Antje Joel über die beinahe unheimliche Hilfsbereitschaft auf der Insel – besonders bei schlechtem Wetter.

Lenny, der zwölf ist, sagte den irgendwie traurigen Satz: „Warum müssen hier alle so freundlich und höflich sein? Das geht mir auf den Keks.“ Ich weiß, was er meint. Die irische Freundlichkeit kann verflucht verunsichernd sein. Für jemand, der solche Freundlichkeit nicht gewohnt ist. Zum Beispiel war ich neulich in der Stadt unterwegs, im Feierabendverkehr, viel Stop & Go, viel Geschalte, hoher Benzinverbrauch, die Tankanzeige auf Reserve. Ein Elektrohändler lud gerade Toaster aus seinem Transporter in seinen Laden. „Bis zur nächsten Tankstelle? Eine gute Meile.“ Ich sagte: „Auweia. Das Auto und ich kennen uns noch nicht gut. Wie weit schafft es ein Toyota in der Reserve?“ Er fragte: „Haben Sie einen Kanister?“ Natürlich nicht. Er sagte: „Augenblick, ich schließe den Laden ab und fahre hinter Ihnen her. Wenn der Sprit ausgeht, schleppe ich Sie zur Tankstelle.“ Der Sprit ging nicht aus. Wir schafften es, der Toyota und ich, den Elektromann hinter uns. An der Tankstelle angekommen, winkte er und fuhr davon.

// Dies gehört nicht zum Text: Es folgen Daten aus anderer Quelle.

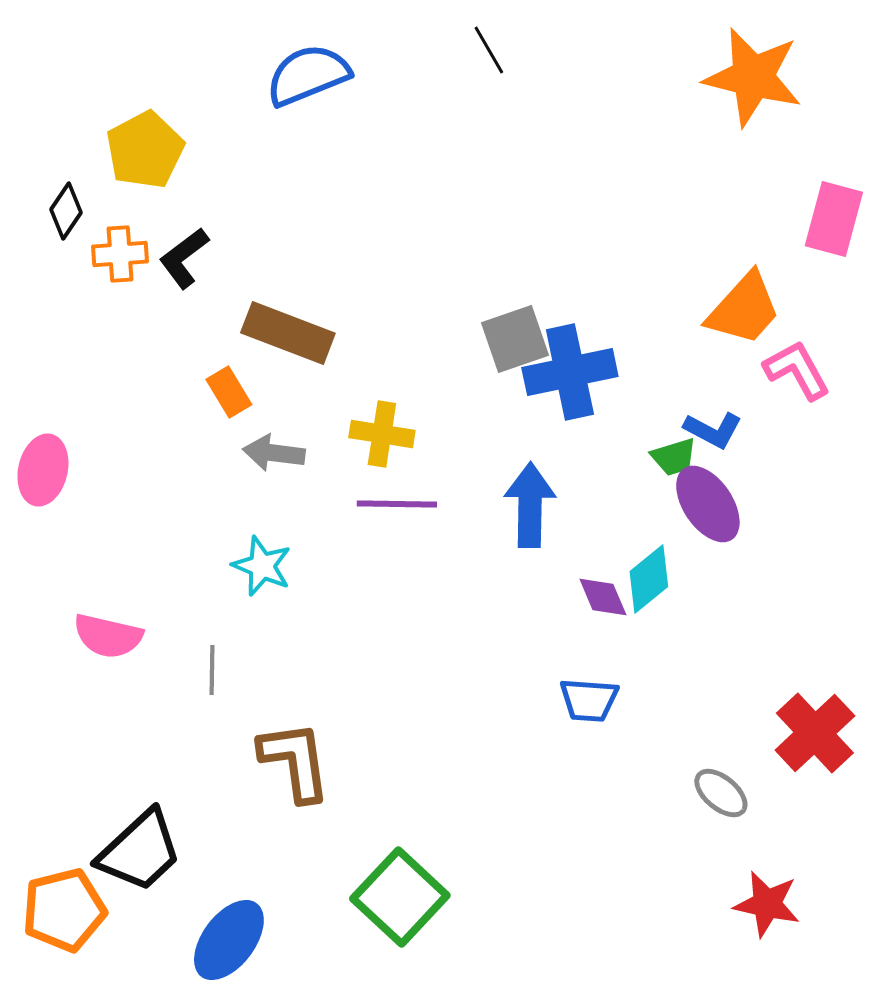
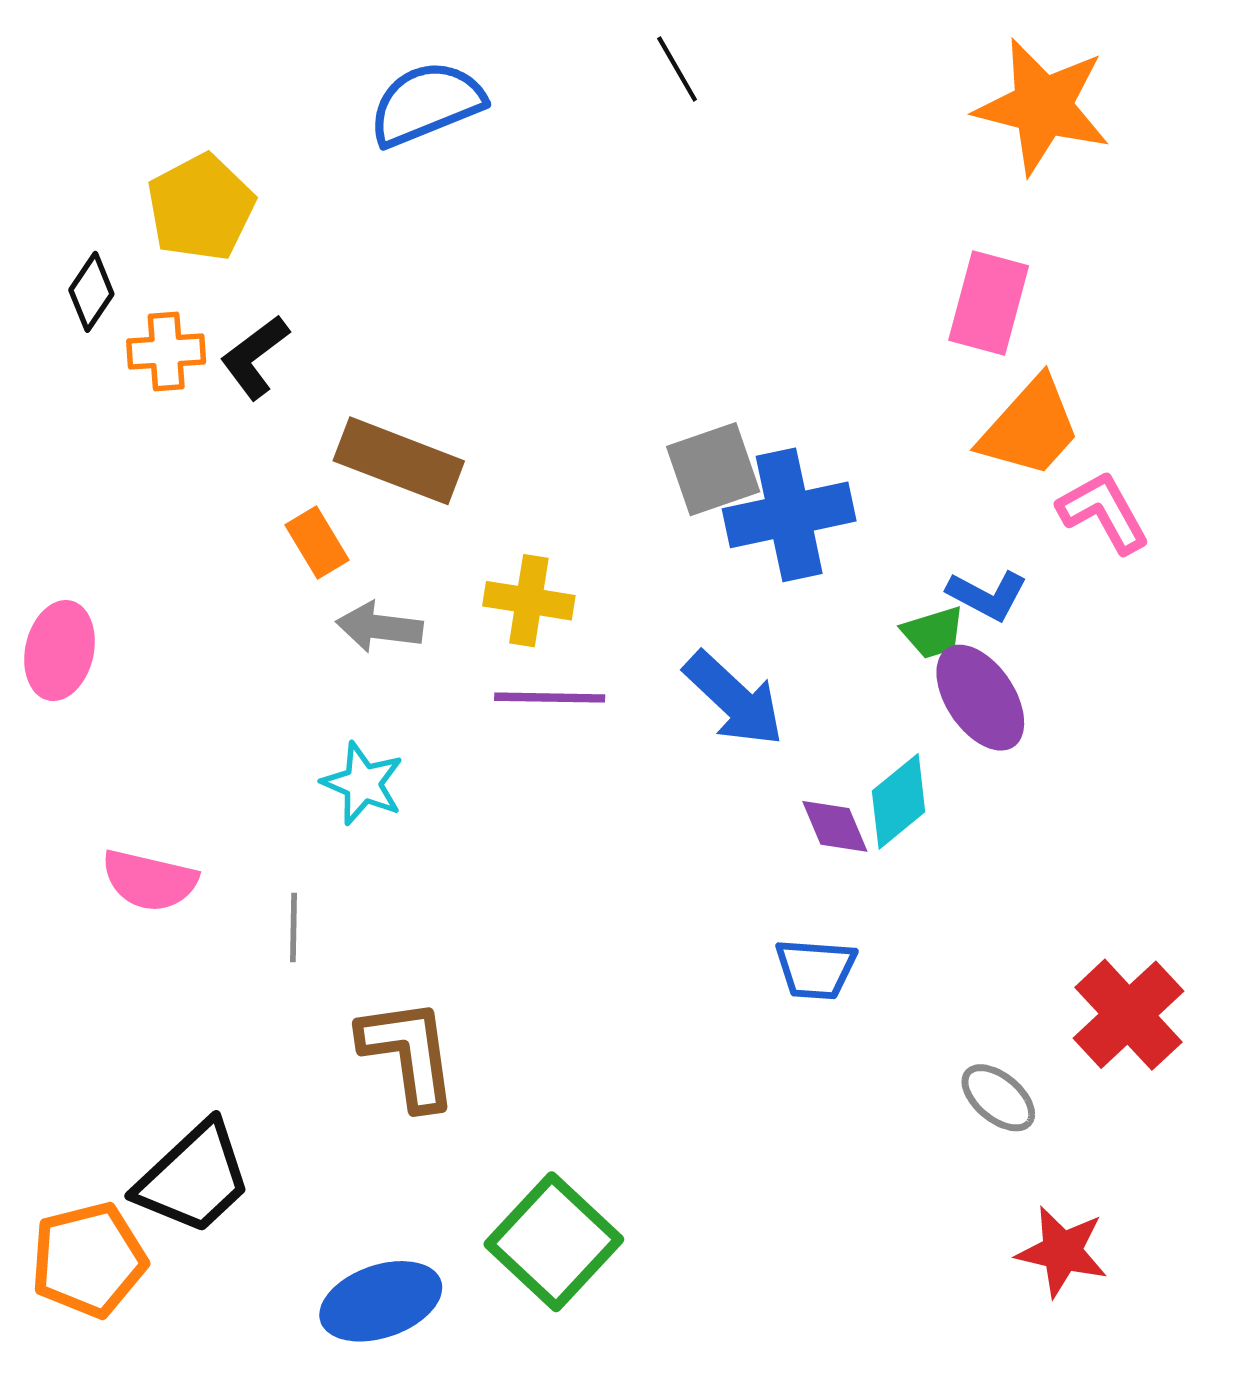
pink rectangle: (834, 219) -> (989, 303), moved
blue arrow: (530, 505) -> (734, 699), turned 132
blue ellipse: (229, 940) -> (381, 1301), moved, turned 34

Zum Beispiel: mein Nachbar George. 64 Jahre alt, klein und alltags immer in Trainingshosen. George ist von märchenhaftem Gleichmut. Mein Vermieter sagt: „Ich habe nie erlebt, dass George sich aufregt. Aber wenn es so weit sein sollte, Mann, dann will ich nicht dabei sein.“ Als ich ein neues Stück Weide für meine Pferde bekam, zäunte George das Stück am selben Tag ein. Ich hatte nicht darum gebeten. Ich sagte: „George, das ist doch meine Sache.“ George, dem mein Schuldgefühl so unheimlich war wie mir seine Hilfsbereitschaft, sagte: „No problem.“ Und brachte das Thema aufs Wetter.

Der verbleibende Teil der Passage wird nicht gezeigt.